Task objective: Nothing but an exact copy is wanted here: the line with "Candidates should be" and all the lines that follow it in the entries below.

(Stored data entries)
|---|

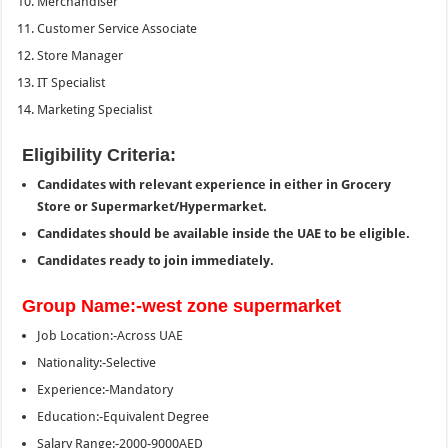
Merchandiser
Customer Service Associate
Store Manager
IT Specialist
Marketing Specialist
Eligibility Criteria:
Candidates with relevant experience in either in Grocery
Store or Supermarket/Hypermarket.
Candidates should be available inside the UAE to be eligible.
Candidates ready to join immediately.
Group Name:-west zone supermarket
Job Location:-Across UAE
Nationality:-Selective
Experience:-Mandatory
Education:-Equivalent Degree
Salary Range:-2000-9000AED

|---|

Final answer:
Candidates should be available inside the UAE to be eligible.
Candidates ready to join immediately.
Group Name:-west zone supermarket
Job Location:-Across UAE
Nationality:-Selective
Experience:-Mandatory
Education:-Equivalent Degree
Salary Range:-2000-9000AED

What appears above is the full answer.